Василий вскочил и сел. Овладев голосом, он сказал:
— Можно спросить у Цветаевой, как было дело.
— Лидия Максимовна уехала в Среднюю Азию, — сказал Меншиков. — Но будьте уверены, она даст свои свидетельские показания, которые подтвердят, что вы ее преследовали.

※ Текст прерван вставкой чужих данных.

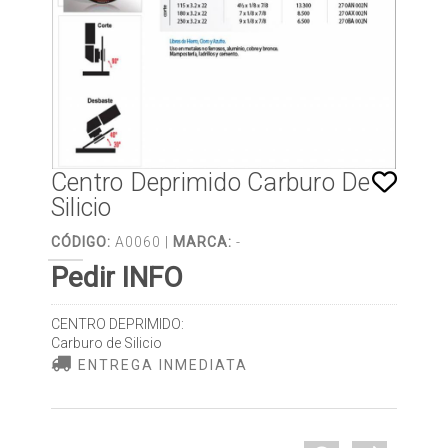
Centro Deprimido Carburo De
Silicio
CÓDIGO:
A0060 |
MARCA:
-
Pedir INFO
CENTRO DEPRIMIDO:
Carburo de Silicio
ENTREGA INMEDIATA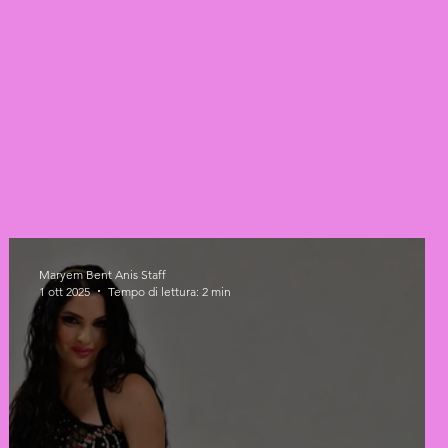
Maryem Bent Anis Staff
1 ott 2025
Tempo di lettura: 2 min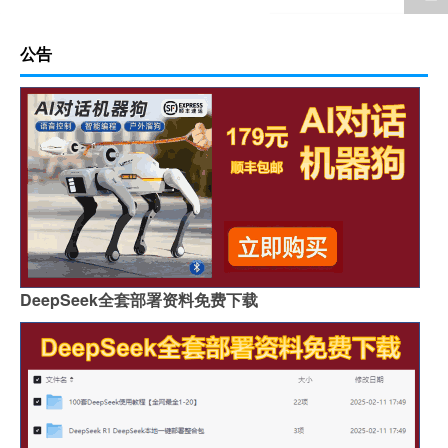
公告
DeepSeek全套部署资料免费下载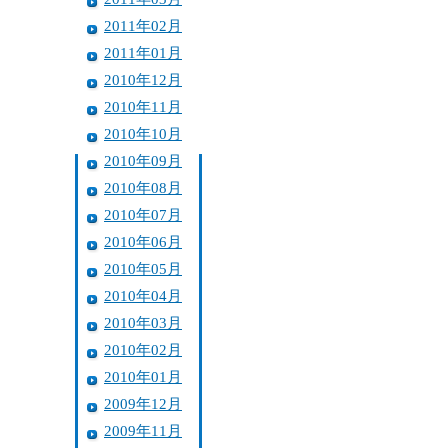
2011年02月
2011年01月
2010年12月
2010年11月
2010年10月
2010年09月
2010年08月
2010年07月
2010年06月
2010年05月
2010年04月
2010年03月
2010年02月
2010年01月
2009年12月
2009年11月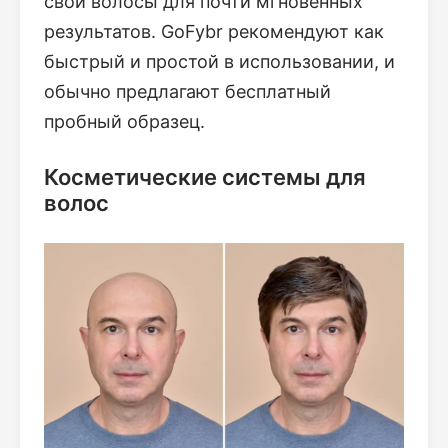
свои волосы для почти мгновенных
результатов. GoFybr рекомендуют как
быстрый и простой в использовании, и
обычно предлагают бесплатный
пробный образец.
Косметические системы для
волос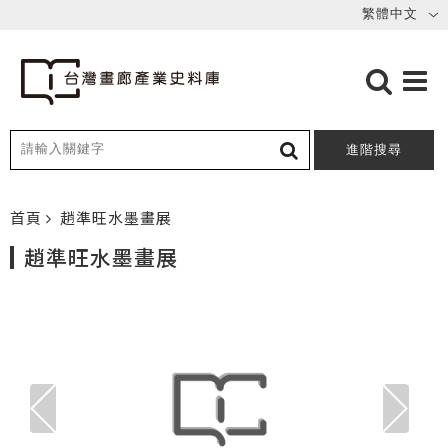
進階搜尋
首頁
趙準旺水墨畫展
趙準旺水墨畫展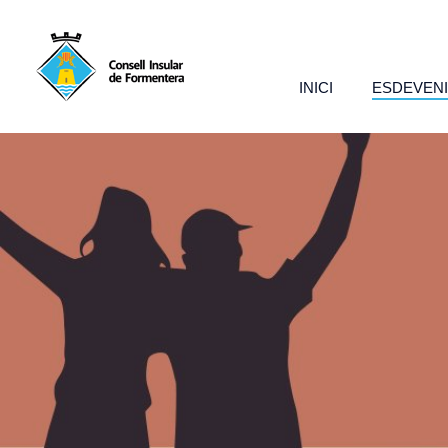
INICI
ESDEVEN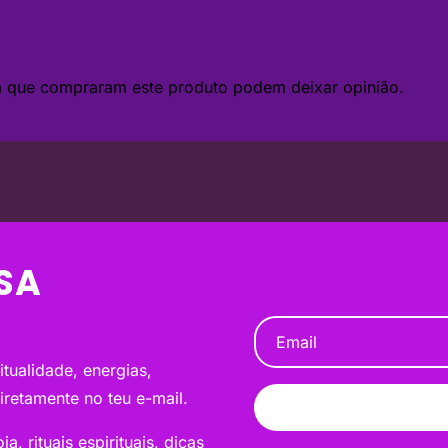
da que compraram este produto podem deixar opinião.
SA
tualidade, energias,
diretamente no teu e-mail.
a, rituais espirituais, dicas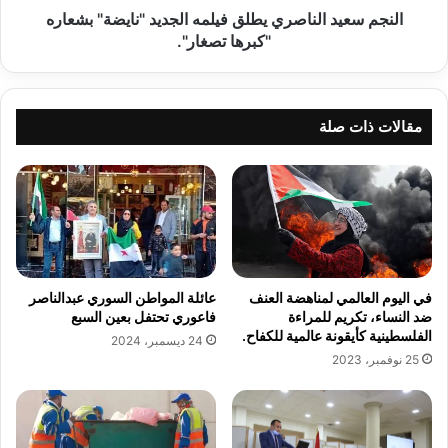
تصغار".
النجم سعيد الناصري يطلق فيلمه الجديد "نايضة" بشعاره
"كبرها تصغار".
مقالات ذات صلة
في اليوم العالمي لمناهضة العنف
عائلة المواطن السوري عبدالناصر
ضد النساء، تكريم للمراءة
فاعوري تحتفل بعين السبع
الفلسطينية كأيقونة عالمية للكفاح.
24 ديسمبر، 2024
25 نوفمبر، 2023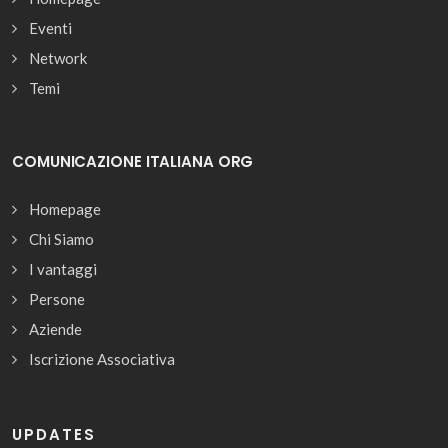
Eventi
Network
Temi
COMUNICAZIONE ITALIANA ORG
Homepage
Chi Siamo
I vantaggi
Persone
Aziende
Iscrizione Associativa
UPDATES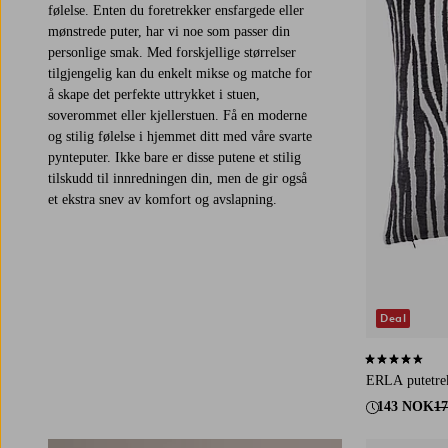
følelse. Enten du foretrekker ensfargede eller
mønstrede puter, har vi noe som passer din
personlige smak. Med forskjellige størrelser
tilgjengelig kan du enkelt mikse og matche for
å skape det perfekte uttrykket i stuen,
soverommet eller kjellerstuen. Få en moderne
og stilig følelse i hjemmet ditt med våre svarte
pynteputer. Ikke bare er disse putene et stilig
tilskudd til innredningen din, men de gir også
et ekstra snev av komfort og avslapning.
Deal
4,7 basert på 
ERLA putetre
143 NOK
1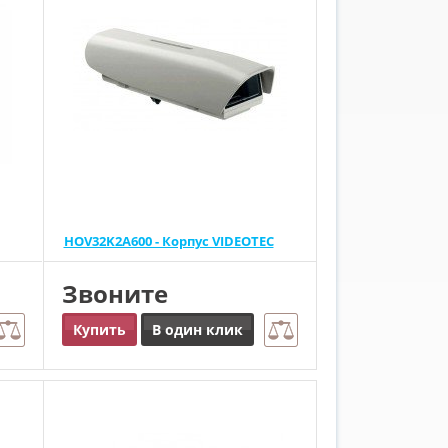
HOV32K2A600 - Корпус VIDEOTEC
Звоните
Купить
В один клик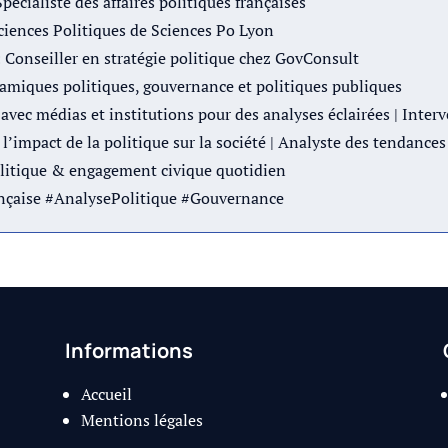
Spécialiste des affaires politiques françaises
iences Politiques de Sciences Po Lyon
: Conseiller en stratégie politique chez GovConsult
amiques politiques, gouvernance et politiques publiques
avec médias et institutions pour des analyses éclairées | Inter
l’impact de la politique sur la société | Analyste des tendances
litique & engagement civique quotidien
ançaise #AnalysePolitique #Gouvernance
Informations
Accueil
Mentions légales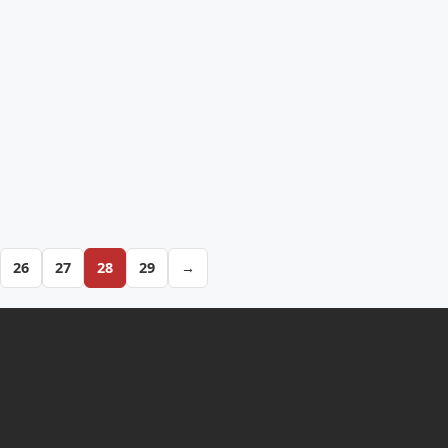
26
27
28
29
→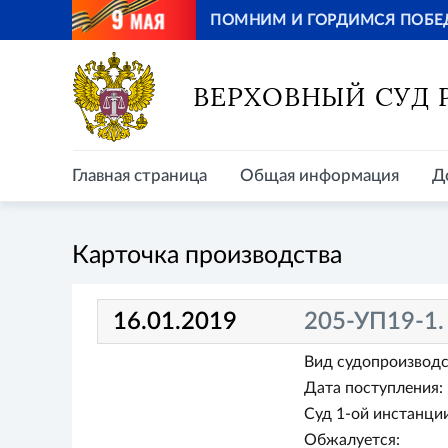
ПОМНИМ И ГОРДИМСЯ ПОБЕ
Главная страница
Общая информация
Д
ВЕРХОВНЫЙ СУД
Главная страница
Общая информация
Д
Карточка производства
16.01.2019
205-УП19-1
Вид судопроизводс
Дата поступления:
Суд 1-ой инстанции
Обжалуется: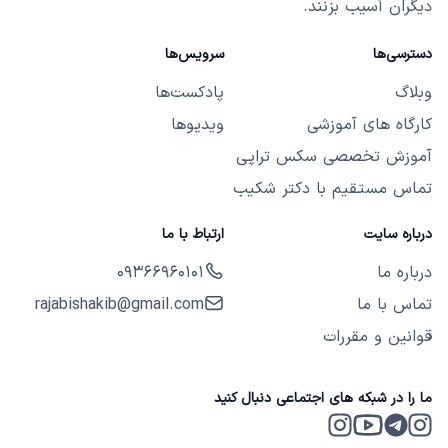
دیگران آسیب بزنند.
دسترسی‌ها
سرویس‌ها
وبلاگ
پادکست‌ها
کارگاه های آموزشی
ویدیوها
آموزش تخصصی سکس تراپی
تماس مستقیم با دکتر شکیب
درباره سایت
ارتباط با ما
درباره ما
09366960101
تماس با ما
rajabishakib@gmail.com
قوانین و مقررات
ما را در شبکه های اجتماعی دنبال کنید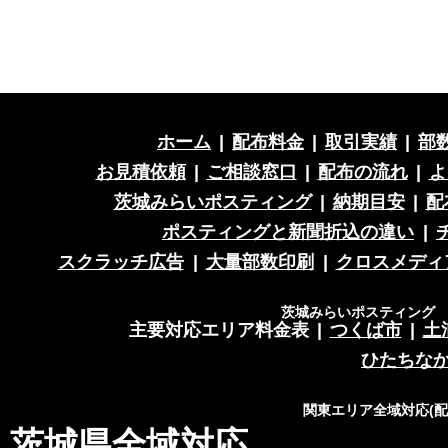
ホーム
|
配布料金
|
取引実績
|
部
お見積依頼
|
ご相談窓口
|
配布の流れ
|
よ
茨城みらいポスティング
|
納期目安
|
配
ポスティングと新聞折込の違い
|
スクラッチ広告
|
大量部数印刷
|
クロスメディ
茨城みらいポスティング 営
主要対応エリア料金表
|
つくば市
|
土
ひたちな
関東エリア全域対応(
茨城県全域対応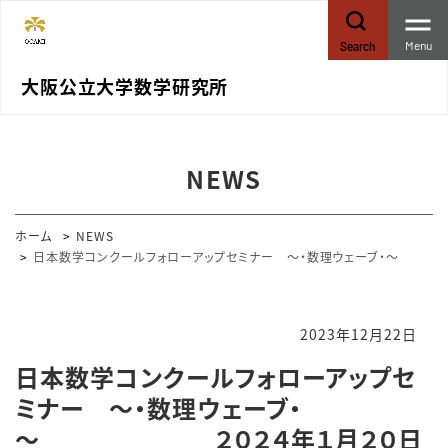
Menu
Search
大阪公立大学数学研究所
NEWS
ホーム
NEWS
日本数学コンクールフォローアップセミナー ～・数理ウェーブ・～
2023年12月22日
日本数学コンクールフォローアップセ
ミナー ～・数理ウェーブ・
～ ２０２４年１月２０日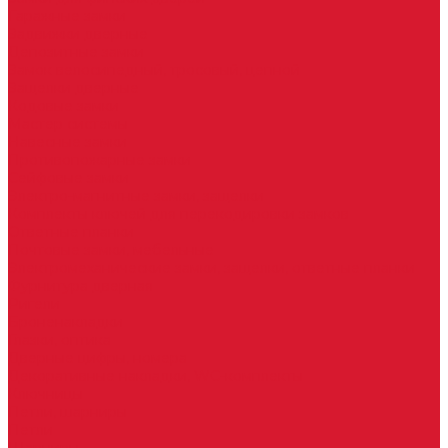
Гаражные замки
Задвижки дверные
Депозитные замки
Замок велосипедный, тросовый, цепной
Защелки дверные
Кодовые замки
Мастер системы
Навесные замки
Противопожарные замки
Сейфовые замки
Электро-магнитные замки, защелки
Комплекты ключей для перекодировки замков
Ответные планки
Почтовые замки, мебельные
Электромеханические замки, защелки, ответные планки
Фурнитура дверная
Ригели
Броненакладки
Глазки, оптика
Дверные цифры, номера
Декоративные накладки, WC-комплекты
Ключницы
Петли, шарниры
Петли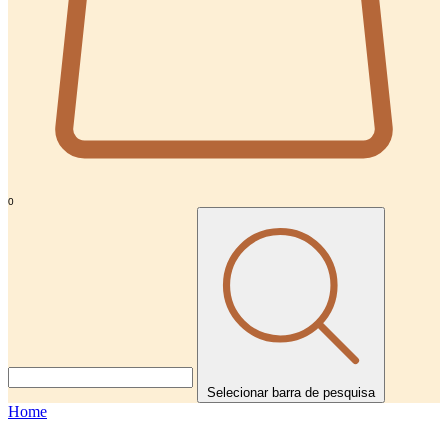
0
Selecionar barra de pesquisa
Home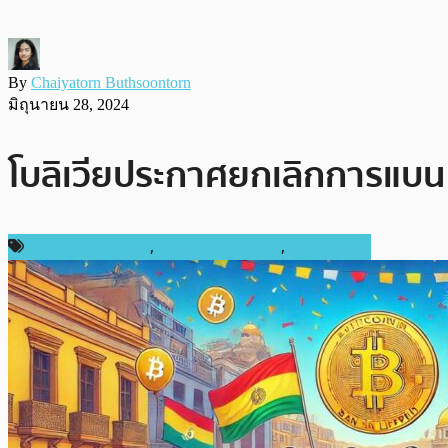
By
Chaiyatorn Buthsoontorn
มิถุนายน 28, 2024
โบลิเวียประกาศยกเลิกการแบน
กฎหมายและรัฐบาล
,
ข่าวคริปโตเคอเรนซี่
,
ต่างประเทศ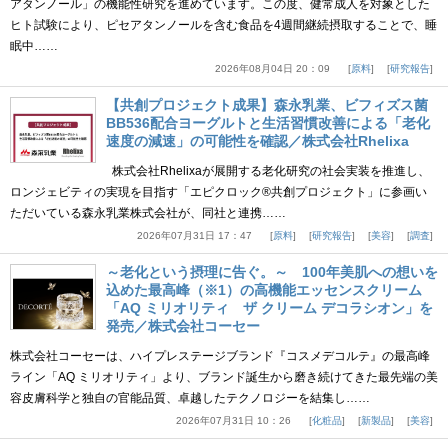
アタンノール」の機能性研究を進めています。この度、健常成人を対象とした
ヒト試験により、ピセアタンノールを含む食品を4週間継続摂取することで、睡
眠中……
2026年08月04日 20：09
原料
研究報告
【共創プロジェクト成果】森永乳業、ビフィズス菌
BB536配合ヨーグルトと生活習慣改善による「老化
速度の減速」の可能性を確認／株式会社Rhelixa
株式会社Rhelixaが展開する老化研究の社会実装を推進し、
ロンジェビティの実現を目指す「エピクロック®共創プロジェクト」に参画い
ただいている森永乳業株式会社が、同社と連携……
2026年07月31日 17：47
原料
研究報告
美容
調査
～老化という摂理に告ぐ。～ 100年美肌への想いを
込めた最高峰（※1）の高機能エッセンスクリーム
「AQ ミリオリティ ザ クリーム デコラシオン」を
発売／株式会社コーセー
株式会社コーセーは、ハイプレステージブランド『コスメデコルテ』の最高峰
ライン「AQ ミリオリティ」より、ブランド誕生から磨き続けてきた最先端の美
容皮膚科学と独自の官能品質、卓越したテクノロジーを結集し……
2026年07月31日 10：26
化粧品
新製品
美容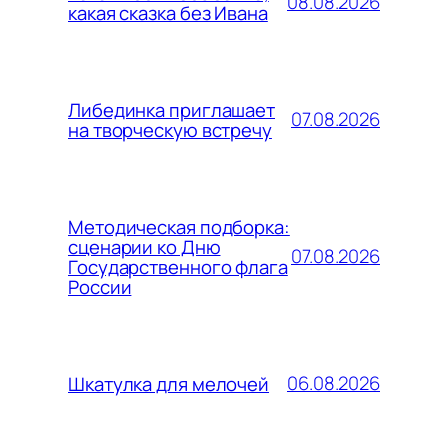
08.08.2026
какая сказка без Ивана
Либединка приглашает
07.08.2026
на творческую встречу
Методическая подборка:
сценарии ко Дню
07.08.2026
Государственного флага
России
06.08.2026
Шкатулка для мелочей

Василий вышел из кабинета. Горела голова. Он поднялся на пригорок Новой площади и очутился в коридорах здания ЦК партии прежде, чем подумал о своих намерениях.
Начальник Промышленного отдела пожал ему руку и удивленно задержал. Рука была очень горячая. Начальник внимательно смотрел на Зырянова и слушал его рассказ, но только до половины. Он попросил Зырянова повременить и вызвал стенографистку. Василий повторил свой рассказ, и стенографистка записала. В это время в кабинет вошел врач и дал Зырянову термометр.